Si alguien puede certificar que las líneas del destino se componen de una serie de oportunas, exactas e inesperadas casualidades es Julio Parissi. Su vida es un tratado perfecto sobre ellas. Por eso no debería sorprenderme que, tras el fallido intento de asignarle la misión de escribir un libro a un colega, producto que al ser presentado para su evaluación a la editorial se le encontraron algunos datos imprecisos, la responsabilidad de llevar a cabo la tarea recayera sobre Julio, decisión que lo obligó a encender los motores de la investigación periodística y recopilar todo el material que disponía sobre el tema.
El 24 de agosto de 1994 Josu Maru Goitia, Mikel Ibañez y Luis Lizarralde se encontraban internados en el hospital Filtro de Montevideo, Uruguay como consecuencia de una huelga de hambre y sed que llevaba semanas en protesta a que el gobierno uruguayo aceptó el pedido de extradición por parte del gobierno español de los internados cuando el país tiene entre sus leyes no extraditar a nadie por cuestiones políticas. El Gobierno de Luis Alberto Lacalle modificó ese artículo y una multitud se congregó para rodear el hospital e impedir el traslado de los tres vascos acusados de pertenecer a la ETA, una organización terrorista del País Vasco que allí permanecían internados por haberse agravado su estado de salud.

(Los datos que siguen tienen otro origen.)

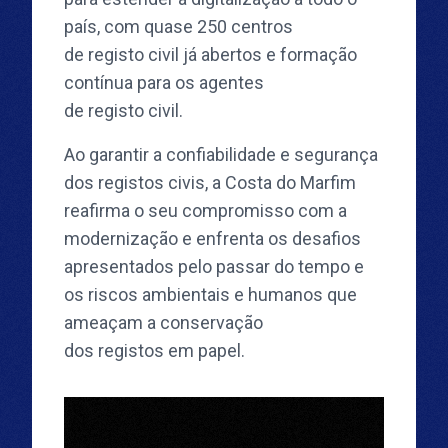
país, com quase 250 centros
de registo civil já abertos e formação
contínua para os agentes
de registo civil.
Ao garantir a confiabilidade e segurança
dos registos civis, a Costa do Marfim
reafirma o seu compromisso com a
modernização e enfrenta os desafios
apresentados pelo passar do tempo e
os riscos ambientais e humanos que
ameaçam a conservação
dos registos em papel.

La represión policial fue una de las más feroces de las que se tenga memoria, perpetrada con estrategias militares de combate, alentada por consignas de sus efectivos que gritaban “Vamo’ arriba, que no quede uno vivo”, apalearon manifestantes, arrojaron gases lacrimógenos y dispararon con balas de plomo, provocando un saldo de miles de heridos y dos muertos. Los vascos vieron desde las ventanas del hospital los estragos de una batalla donde la correlación de fuerzas eran armas de guerra contra piedras. Los tres prisioneros fueron trasladados al aeropuerto para su deportación y Julio recopiló todos los datos certeros disponibles en un libro que se pregunta: “¿Qué fue de ellos?”
Unos años más tarde, enterado de la existencia del libro y su autor, le escribió a Julio el padre de un preso pidiéndole un ejemplar porque su hijo estaba cumpliendo una condena en el mismo lugar que Luis Lizarralde y lo conocía. Hacerle llegar el libro fue una dura tarea con final feliz.
En enero del 2009 Julio recibe una carta que Luis Lizarralde le envía desde prisión rompiendo con años de silencio. En ella le cuenta que Mikel Ibañez se encontraba en prisión domiciliaria por padecer un cáncer terminal y que su compañero Goitia disfrutaba ya de su libertad. Lizarralde esperaba una decisión judicial para saber si lo liberaban en el 2011 o debía esperar hasta el 2022. La carta concluye: Con el agradecimiento y la estima debida me despido con un abrazo y por extensión a la patria chica de la Banda Oriental del Uruguay.